9. Kannst du mit dem Implantat schwimmen?
„Es gibt heute natürlich die Möglichkeit mit dem Implantat schwimmen zu gehen. Ich bin da aber etwas zurückhaltend. Ich mag es nicht, beim Schwimmen einen "Gefrierbeutel" am Ohr zu tragen. Außerdem genieße ich die Ruhe und Entspannung beim Schwimmen oder im Whirlpool.“

10. Wie reagieren deine Mitmenschen auf dein Implantat?
„Meine ehemaligen Mitschüler waren, aus meiner Sicht, immer etwas auf Abstand.
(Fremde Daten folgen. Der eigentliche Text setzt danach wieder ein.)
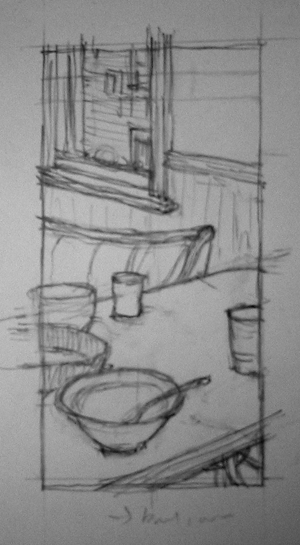 The width and height of the screenshot is (300, 545). Find the location of `cup`. cup is located at coordinates (134, 290), (250, 332). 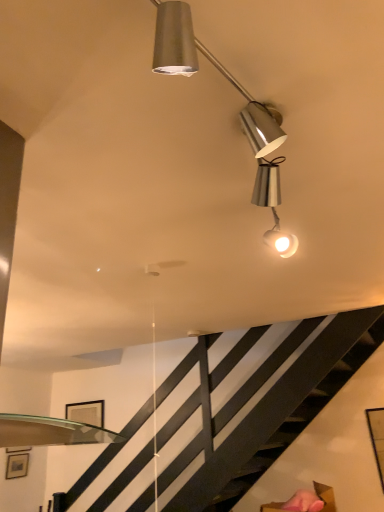 Identify the location of blank space situated above metallic silver lamp at upper center (from a real-world perspective). (250, 97). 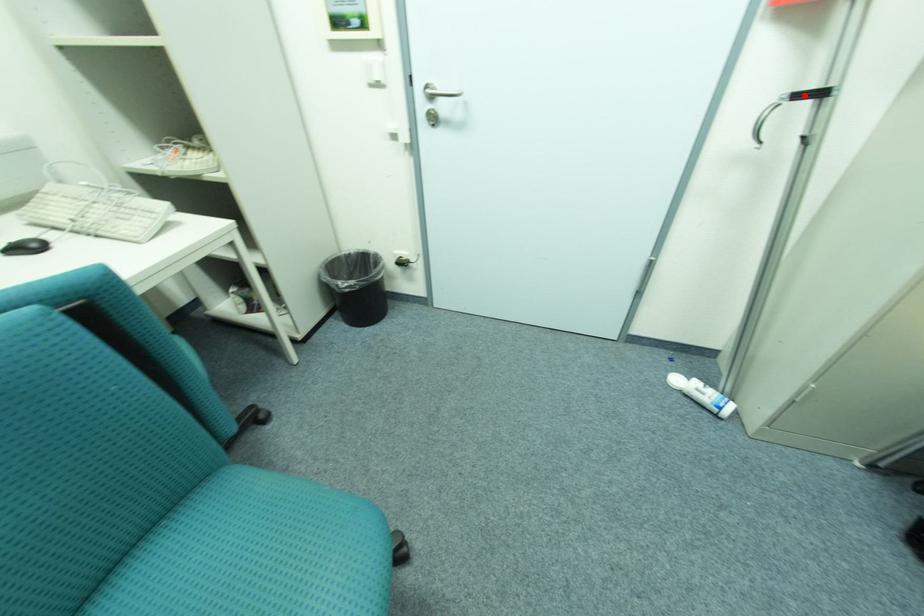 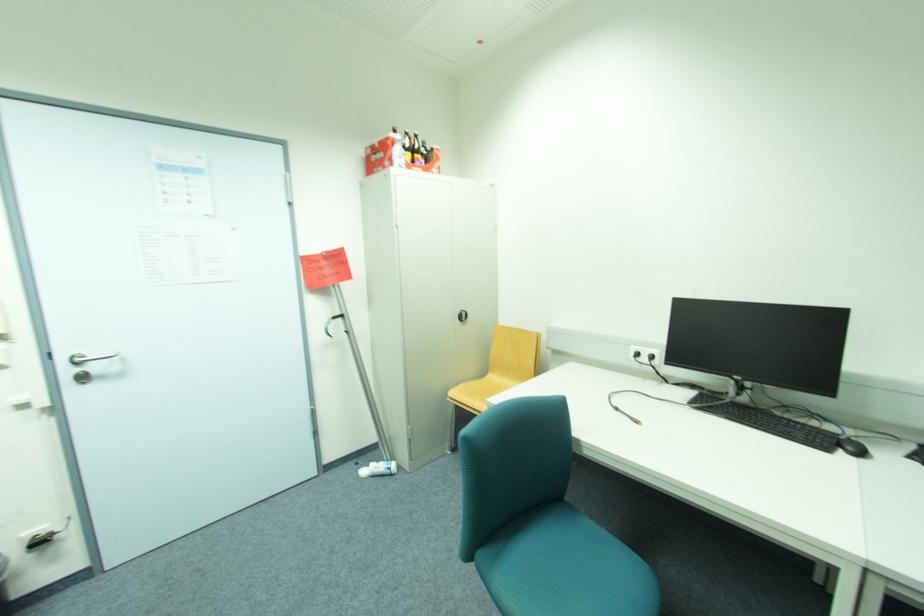 Question: I am providing you with two images of the same scene from different viewpoints. A red point is marked on the first image. Can you still see the location of the red point in image 2?

Choices:
 (A) Yes
 (B) No

Answer: (A) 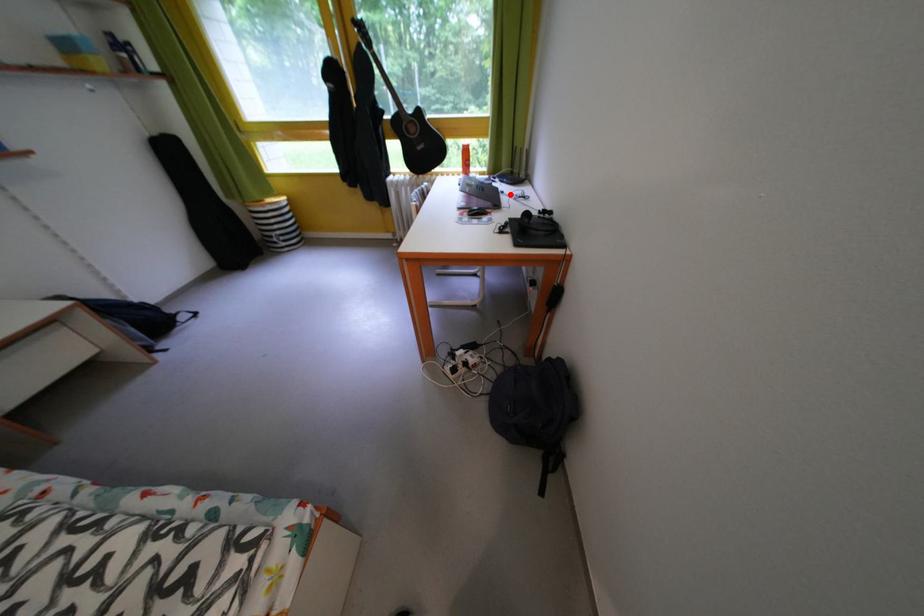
Es kam keiner direkt auf mich zu und führte Unterhaltungen, wie es jeder normale tut. Man vermied also lange Unterhaltungen. Meine Familie und Bekannte sind hingegen offen für jedes Gespräch und meine Mitstudenten sowieso.“

11. Wie hat sich deine persönliche Wahrnehmung der Geräusche verändert im Alltag?
„Anfangs, direkt nach der Erstanpassung, war ich erst mal vom Klang irritiert. Ich hatte früher mit Hörgeräten noch einen guten Klang gehabt, nach dem ich mich orientieren konnte. Jeden Tag konnte ich einen Klang dem akustischen Objekt zuweisen und den Klang in mich gehen lassen. Der Klang an sich war Stunde um Stunde angenehmer, bis ich das Gefühl hatte, ich höre (vom Klang her) normal. Natürlich ist ein intensives Hörtraining notwendig. Ich habe viel Musik gehört, auch wenn es zunächst mies klang.“

12. Muss man diese Implantate warten? Wie groß ist der Aufwand dafür?
„Ich muss ehrlich zugeben, dass ich da etwas rücksichtslos bin, was das betrifft. Je nach Alltagsaktivität müssen die Cochlea-Implantate gereinigt werden. Für Menschen, die viel Sport treiben, so wie ich, ist der Aufwand natürlich größer. Nach jeder ‚Schweiß-Aktion’ sollten die Cochlea-Implantate in der Trockenbox getrocknet werden und alle paar Wochen muss der Mikrofonfilter ausgetauscht werden. Das mag für den ersten Augenblick nervig sein, aber man gewöhnt sich daran.“

13. Was kostet ein solches Implantat?
„Ich kann dazu keine genauen Zahlen sagen, aber im Vergleich kostet ein Implantat in etwa soviel wie ein neuer Mercedes Benz (ohne Operationskosten und REHA).“

14. Gibt es noch, sagen wir „High Tech-Modelle“, die den Basisversionen überliegen?
„Die Technik geht mit der Zeit. Ich persönlich trage das dritt-älteste Implantat. Mittlerweile gibt es schon wieder zwei neuere Modelle von der gleichen Firma. Allein durch die Technik und Signalverarbeitung in den Soundprozessoren kann kein super Gehör erzielt werden. Das gute Gehör macht die Verarbeitung der Wahrnehmungen im Gehirn aus. Allerdings war ich mit dem zweit-neusten Modell nicht zufrieden, da es bei hohen Pegeln leicht zu einer Übersteuerung kam.“

15. Hast du schon mal von der „Deaf-Community“ gehört?
„Ich habe mich bereits mit mehreren Gruppen auseinandergesetzt, die ebenfalls Cochlea-Implantate tragen. Selbst in einer Sportgruppe für Gehörlose war ich tätig. Ich tausche mich heute noch gerne mit Cochlea-Implantat-Trägern aus. Jedoch bin ich im Moment nicht in einer Community tätig. Ich forsche nämlich selber ein wenig in dem Bereich.“

16. Es gibt den Begriff „Deafhoof“, der das Taubsein als ein positives Lebensgefühl bezeichnet. Man geht sogar so weit, als dass bei gehörlosen Kindern bewusst auf das Cochlea-Implantat verzichtet werden soll. Was hältst du selber davon?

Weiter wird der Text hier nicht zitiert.